Assume, as in the question, that $A$ is symmetric (real) positive definite and $B$ is symmetric. All matrices are real. All numbers are real. The set of all matrices on the form
$A+\epsilon B$ is called a matrix pencil, there is a wikipedia aricle on that (too short).

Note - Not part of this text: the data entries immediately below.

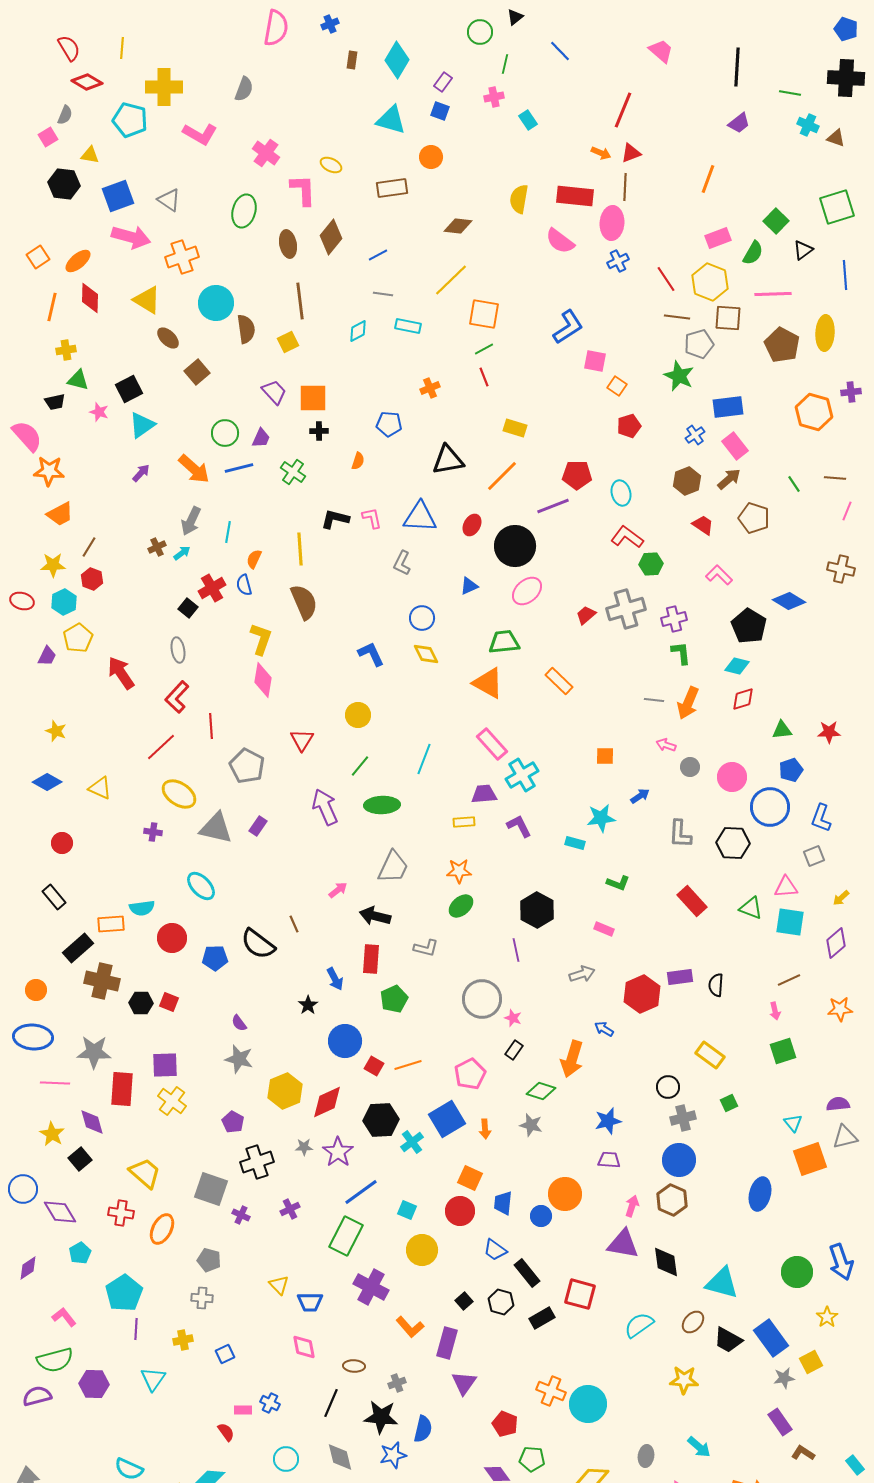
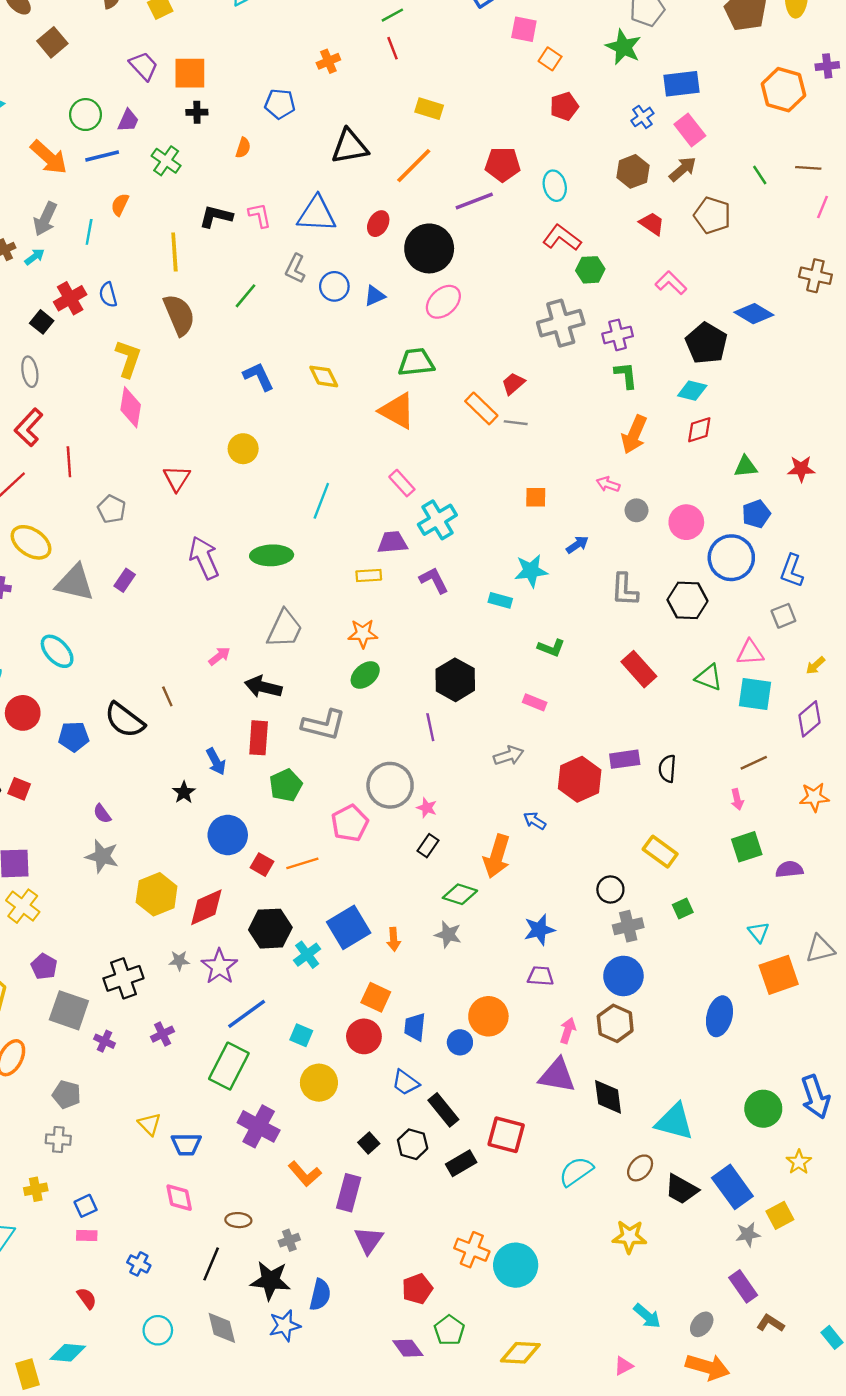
orange semicircle: (254, 559) -> (120, 205), moved
red trapezoid: (586, 615) -> (513, 384), moved
blue circle: (422, 618) -> (334, 286), moved
gray line: (654, 700) -> (516, 423), moved
pink rectangle: (492, 744) -> (402, 483), size x0.7
gray pentagon: (247, 766) -> (112, 509), size x0.7
green line: (360, 766) -> (245, 296), moved
gray L-shape: (426, 948) -> (324, 725), size x1.5
pink pentagon: (470, 1074) -> (350, 823), moved
purple semicircle: (838, 1104) -> (789, 869), moved
purple pentagon: (233, 1122) -> (44, 967), moved
pink rectangle: (243, 1410) -> (87, 1235), moved
red pentagon: (505, 1424) -> (417, 1289), turned 30
gray ellipse: (646, 1456) -> (702, 1324), moved, turned 30
green pentagon: (532, 1459) -> (449, 1330), turned 30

This can be used to define a generalized eigenvalue problem:
$$
Bv=\lambda A v
$$
solutions $\lambda $ are called generalized eigenvalues and solutions $v$ are called generalized eigenvectors (note that this terms also has other meanings!). We can define a
generalized Rayleigh ratio as
$$
R(B,A,x) = \frac{x^T Bx}{x^T Ax}
$$
Since A is positive definite, this will always be defined when $x \not=0$. Let $\delta$ be the minimum generalized eigenvalue. Then we have, in analogy with the situation for the ordinary Rayleigh quotient (there is a Wikipedia article), that
$$
R(B,A,x) \ge \delta \text{~~when $x\not= 0$.}
$$
What does $\delta$ say about $B$? First, note that $\delta=0$ then $B$ is positive semidefinite (and singular). In that case we can see that
$$
x^T(A+\epsilon B)x >0
$$ as long as $\epsilon \ge 0$.
Then we can look at the case $\delta >0$: Let $\mu_0>0$ be the smallest eigenvalue of $A$.
Vi har
$$
x^T Bx \ge \delta x^T Ax \ge \delta \mu_0 x^Tx
$$
slik at
$\begin{multline}
\frac{x^T (A+\epsilon B) x}{x^T x} = (x^T Ax+\epsilon x^T Bx )/x^Tx \\
\ge (x^T Ax +\epsilon \delta \mu_0 x^Tx)/x^T x \\
\ge (\mu_0 x^Tx + \epsilon \delta \mu_0 x^T x)/x^T x \\
\ge \mu_0 (1+\epsilon \delta) > 0
\end{multline} $
and solving the inequality for $\epsilon$ gives
$$
\epsilon > -\frac{1}{\delta}
$$
so we can conclude that $A+\epsilon B$ is positive definite if that inequality is fulfilled.
You can solve for the case $\delta <0$ in like manner!